With 109 qualified responses, here’s what we’re seeing from innovation and R&D professionals in March 2025. The question we asked: “How has use of GenAI tools impacted your (or your team’s) work? Where are you finding them most useful?” Responses are broken down below by the top five use cases, as well as by industry.
For a look at which specific tools our respondents are using, see this post.
Top 5 Uses of Generative AI
- Content Creation
Many professionals mentioned using GenAI for things like:- “Content creation and data management.”
- “Writing emails, developing talking points for presentations, creating innovation challenges, evaluating proposals.”

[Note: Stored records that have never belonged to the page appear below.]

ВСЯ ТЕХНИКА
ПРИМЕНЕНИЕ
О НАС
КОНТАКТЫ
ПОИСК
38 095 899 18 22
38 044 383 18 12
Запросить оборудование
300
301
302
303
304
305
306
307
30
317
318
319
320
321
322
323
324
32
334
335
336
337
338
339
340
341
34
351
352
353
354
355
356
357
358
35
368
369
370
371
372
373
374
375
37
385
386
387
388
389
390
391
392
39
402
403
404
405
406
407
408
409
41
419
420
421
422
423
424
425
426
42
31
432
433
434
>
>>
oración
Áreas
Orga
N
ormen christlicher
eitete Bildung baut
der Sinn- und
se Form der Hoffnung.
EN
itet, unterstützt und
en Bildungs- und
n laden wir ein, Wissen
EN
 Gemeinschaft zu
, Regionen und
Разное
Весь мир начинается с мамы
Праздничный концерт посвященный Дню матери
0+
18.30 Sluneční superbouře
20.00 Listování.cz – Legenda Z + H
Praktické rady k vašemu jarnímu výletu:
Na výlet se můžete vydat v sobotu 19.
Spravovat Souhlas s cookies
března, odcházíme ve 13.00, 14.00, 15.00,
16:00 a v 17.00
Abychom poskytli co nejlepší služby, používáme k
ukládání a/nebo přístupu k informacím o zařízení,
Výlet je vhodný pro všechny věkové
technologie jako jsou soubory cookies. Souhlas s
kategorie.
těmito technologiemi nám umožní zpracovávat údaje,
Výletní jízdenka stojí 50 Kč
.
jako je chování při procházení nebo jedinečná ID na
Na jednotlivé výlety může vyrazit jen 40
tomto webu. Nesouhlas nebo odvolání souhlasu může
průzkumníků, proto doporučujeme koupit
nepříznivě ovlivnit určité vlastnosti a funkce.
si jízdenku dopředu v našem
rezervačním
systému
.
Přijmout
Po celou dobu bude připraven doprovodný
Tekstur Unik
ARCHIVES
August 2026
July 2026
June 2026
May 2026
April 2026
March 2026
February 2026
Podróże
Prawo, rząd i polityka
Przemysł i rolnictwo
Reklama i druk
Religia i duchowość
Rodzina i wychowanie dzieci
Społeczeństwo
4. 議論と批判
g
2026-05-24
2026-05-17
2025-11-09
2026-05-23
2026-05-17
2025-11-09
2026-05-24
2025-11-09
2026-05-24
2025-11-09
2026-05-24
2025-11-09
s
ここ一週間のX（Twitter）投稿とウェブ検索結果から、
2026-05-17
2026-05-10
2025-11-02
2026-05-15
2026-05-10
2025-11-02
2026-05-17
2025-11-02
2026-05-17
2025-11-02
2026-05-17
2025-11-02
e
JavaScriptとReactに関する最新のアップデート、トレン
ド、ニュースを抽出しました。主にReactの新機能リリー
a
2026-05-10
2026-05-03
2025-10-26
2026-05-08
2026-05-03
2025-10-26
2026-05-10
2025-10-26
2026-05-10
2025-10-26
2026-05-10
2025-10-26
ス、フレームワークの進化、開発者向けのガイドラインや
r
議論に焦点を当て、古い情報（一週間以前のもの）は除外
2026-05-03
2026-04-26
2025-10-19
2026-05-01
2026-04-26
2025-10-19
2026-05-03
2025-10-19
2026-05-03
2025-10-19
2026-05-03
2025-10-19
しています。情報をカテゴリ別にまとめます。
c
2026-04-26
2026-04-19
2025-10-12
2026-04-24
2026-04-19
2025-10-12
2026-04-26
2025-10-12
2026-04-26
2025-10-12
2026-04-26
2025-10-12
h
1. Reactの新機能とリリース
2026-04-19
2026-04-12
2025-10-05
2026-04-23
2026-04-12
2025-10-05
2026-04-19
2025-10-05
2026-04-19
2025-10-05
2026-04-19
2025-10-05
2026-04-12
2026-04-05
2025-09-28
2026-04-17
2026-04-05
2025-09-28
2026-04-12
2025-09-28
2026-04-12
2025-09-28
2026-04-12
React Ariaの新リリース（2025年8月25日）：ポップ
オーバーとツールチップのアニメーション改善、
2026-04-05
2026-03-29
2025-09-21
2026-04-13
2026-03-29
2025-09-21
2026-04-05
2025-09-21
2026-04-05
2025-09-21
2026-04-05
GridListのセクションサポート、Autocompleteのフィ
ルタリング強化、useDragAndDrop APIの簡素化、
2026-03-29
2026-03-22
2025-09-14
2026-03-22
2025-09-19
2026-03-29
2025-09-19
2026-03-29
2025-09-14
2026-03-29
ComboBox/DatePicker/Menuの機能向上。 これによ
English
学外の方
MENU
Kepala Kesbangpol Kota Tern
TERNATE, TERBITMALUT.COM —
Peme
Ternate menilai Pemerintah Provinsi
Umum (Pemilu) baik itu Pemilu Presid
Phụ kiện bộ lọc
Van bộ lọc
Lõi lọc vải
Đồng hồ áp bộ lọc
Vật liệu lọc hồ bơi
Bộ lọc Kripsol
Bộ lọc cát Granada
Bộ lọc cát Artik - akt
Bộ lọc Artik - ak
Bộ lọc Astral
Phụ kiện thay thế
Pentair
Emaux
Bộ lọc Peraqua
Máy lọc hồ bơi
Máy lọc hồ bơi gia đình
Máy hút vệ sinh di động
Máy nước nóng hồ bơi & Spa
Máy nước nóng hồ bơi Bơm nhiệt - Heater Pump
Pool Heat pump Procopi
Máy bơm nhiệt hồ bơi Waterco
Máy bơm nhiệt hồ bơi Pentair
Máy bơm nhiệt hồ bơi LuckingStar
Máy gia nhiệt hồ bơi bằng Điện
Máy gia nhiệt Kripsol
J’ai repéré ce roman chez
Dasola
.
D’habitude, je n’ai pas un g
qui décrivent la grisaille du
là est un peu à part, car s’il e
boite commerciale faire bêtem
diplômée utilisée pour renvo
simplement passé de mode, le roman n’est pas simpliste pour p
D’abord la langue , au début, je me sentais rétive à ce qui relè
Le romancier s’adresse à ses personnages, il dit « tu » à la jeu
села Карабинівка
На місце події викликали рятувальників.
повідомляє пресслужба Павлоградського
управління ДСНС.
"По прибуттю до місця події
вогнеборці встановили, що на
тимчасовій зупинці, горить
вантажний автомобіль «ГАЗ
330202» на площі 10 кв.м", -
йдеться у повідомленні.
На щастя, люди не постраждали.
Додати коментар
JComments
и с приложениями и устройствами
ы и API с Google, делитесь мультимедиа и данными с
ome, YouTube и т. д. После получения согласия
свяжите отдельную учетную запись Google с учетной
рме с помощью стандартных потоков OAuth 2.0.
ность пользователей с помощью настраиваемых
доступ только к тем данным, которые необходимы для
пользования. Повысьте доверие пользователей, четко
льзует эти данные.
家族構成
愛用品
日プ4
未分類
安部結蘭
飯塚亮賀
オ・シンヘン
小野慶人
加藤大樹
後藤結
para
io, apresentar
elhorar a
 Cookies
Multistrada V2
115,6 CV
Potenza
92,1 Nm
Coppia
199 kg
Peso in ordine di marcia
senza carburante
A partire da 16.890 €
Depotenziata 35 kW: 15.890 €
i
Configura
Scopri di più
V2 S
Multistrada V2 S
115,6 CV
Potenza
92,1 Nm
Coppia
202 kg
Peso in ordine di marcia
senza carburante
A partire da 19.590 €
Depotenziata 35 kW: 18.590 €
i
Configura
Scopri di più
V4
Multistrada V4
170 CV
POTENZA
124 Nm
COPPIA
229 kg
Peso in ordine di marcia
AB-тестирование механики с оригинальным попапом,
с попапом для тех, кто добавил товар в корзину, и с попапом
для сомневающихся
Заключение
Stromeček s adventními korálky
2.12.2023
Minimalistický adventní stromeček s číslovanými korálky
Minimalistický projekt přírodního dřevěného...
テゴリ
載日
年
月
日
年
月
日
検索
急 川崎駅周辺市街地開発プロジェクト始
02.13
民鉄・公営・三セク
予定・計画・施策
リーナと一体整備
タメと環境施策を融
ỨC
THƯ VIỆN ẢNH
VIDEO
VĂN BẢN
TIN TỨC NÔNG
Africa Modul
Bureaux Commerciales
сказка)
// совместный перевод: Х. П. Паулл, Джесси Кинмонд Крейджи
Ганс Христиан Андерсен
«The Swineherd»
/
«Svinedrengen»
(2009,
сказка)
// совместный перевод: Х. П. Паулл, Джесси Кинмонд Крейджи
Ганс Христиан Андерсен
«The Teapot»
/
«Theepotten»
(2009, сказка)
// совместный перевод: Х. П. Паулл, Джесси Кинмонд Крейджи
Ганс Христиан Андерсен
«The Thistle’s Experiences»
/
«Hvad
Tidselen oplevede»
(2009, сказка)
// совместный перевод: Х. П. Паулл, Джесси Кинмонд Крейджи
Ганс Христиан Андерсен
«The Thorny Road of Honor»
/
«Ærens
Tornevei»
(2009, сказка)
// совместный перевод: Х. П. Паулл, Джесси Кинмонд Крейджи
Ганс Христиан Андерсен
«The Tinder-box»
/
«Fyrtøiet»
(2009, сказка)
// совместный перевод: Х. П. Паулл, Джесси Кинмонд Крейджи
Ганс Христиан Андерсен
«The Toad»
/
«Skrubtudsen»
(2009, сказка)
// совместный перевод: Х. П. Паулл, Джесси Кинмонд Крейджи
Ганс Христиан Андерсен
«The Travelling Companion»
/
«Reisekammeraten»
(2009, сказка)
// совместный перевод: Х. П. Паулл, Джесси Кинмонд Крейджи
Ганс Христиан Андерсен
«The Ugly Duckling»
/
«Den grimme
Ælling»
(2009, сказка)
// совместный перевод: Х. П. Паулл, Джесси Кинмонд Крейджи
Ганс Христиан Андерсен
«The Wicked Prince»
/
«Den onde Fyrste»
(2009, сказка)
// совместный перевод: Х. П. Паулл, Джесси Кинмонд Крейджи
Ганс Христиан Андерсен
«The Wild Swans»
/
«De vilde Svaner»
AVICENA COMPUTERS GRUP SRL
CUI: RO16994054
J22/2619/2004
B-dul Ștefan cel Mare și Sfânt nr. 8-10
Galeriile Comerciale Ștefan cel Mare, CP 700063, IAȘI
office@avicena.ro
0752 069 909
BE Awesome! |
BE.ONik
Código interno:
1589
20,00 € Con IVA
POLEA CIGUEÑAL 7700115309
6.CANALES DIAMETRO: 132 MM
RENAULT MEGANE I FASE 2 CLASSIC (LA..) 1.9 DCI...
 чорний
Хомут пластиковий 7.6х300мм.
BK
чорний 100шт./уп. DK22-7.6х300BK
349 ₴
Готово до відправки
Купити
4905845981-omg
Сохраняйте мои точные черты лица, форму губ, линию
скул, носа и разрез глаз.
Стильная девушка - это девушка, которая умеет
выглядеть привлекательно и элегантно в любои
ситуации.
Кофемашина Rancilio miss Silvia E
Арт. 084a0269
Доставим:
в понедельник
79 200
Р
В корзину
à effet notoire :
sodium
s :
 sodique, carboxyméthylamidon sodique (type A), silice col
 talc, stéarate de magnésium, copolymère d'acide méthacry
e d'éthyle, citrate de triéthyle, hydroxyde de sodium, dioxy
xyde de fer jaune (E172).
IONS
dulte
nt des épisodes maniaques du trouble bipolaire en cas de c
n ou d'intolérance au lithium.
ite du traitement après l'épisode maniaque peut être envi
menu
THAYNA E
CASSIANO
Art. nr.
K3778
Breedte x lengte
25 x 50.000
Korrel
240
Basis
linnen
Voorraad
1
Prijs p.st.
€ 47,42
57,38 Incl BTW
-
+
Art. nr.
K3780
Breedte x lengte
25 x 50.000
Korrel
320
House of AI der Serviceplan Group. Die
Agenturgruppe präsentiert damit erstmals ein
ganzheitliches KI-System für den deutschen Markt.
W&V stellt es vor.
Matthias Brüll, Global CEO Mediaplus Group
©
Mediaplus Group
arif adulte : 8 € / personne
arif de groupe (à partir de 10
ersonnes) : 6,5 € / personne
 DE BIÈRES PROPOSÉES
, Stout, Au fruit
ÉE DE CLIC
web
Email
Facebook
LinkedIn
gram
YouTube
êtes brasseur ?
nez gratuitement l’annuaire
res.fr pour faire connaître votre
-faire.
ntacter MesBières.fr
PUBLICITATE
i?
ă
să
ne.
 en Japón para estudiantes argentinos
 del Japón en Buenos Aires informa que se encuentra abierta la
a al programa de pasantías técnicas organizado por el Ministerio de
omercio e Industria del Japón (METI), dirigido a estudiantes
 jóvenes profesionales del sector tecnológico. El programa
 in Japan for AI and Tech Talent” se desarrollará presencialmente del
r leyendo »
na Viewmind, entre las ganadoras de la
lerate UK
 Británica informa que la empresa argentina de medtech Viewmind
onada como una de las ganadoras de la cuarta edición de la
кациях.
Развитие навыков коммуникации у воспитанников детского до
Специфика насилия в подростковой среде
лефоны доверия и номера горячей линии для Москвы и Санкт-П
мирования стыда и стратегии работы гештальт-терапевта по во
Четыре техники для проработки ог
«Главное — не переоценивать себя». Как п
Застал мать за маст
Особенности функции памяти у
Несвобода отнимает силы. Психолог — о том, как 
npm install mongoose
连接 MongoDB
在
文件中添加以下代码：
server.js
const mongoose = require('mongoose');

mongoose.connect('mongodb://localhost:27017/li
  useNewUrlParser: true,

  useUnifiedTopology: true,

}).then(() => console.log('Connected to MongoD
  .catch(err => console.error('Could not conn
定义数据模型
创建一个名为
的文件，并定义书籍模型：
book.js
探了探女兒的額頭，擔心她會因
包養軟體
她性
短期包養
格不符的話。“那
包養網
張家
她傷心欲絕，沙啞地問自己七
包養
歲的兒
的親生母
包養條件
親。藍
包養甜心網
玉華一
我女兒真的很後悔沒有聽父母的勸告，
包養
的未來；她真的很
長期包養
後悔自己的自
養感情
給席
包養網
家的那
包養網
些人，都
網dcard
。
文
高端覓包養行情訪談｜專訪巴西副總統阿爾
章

- “Draft marketing and thought leadership pieces (avoid the blank page) and to revise them.”
- Research and Synthesis
This includes everything from literature review to competitive research:- “Secondary / market research, ideation and concept development, validation of research findings, persona generation.”
- “Getting up to speed in a new area. Good for synthesizing research into summaries.”
- “Accelerating foundational target market & competitive research.”
- Coding and Technical Tasks
Several respondents use GenAI for development work and code assistance:- “Coding efficiency. Accelerating foundational target market & competitive research.”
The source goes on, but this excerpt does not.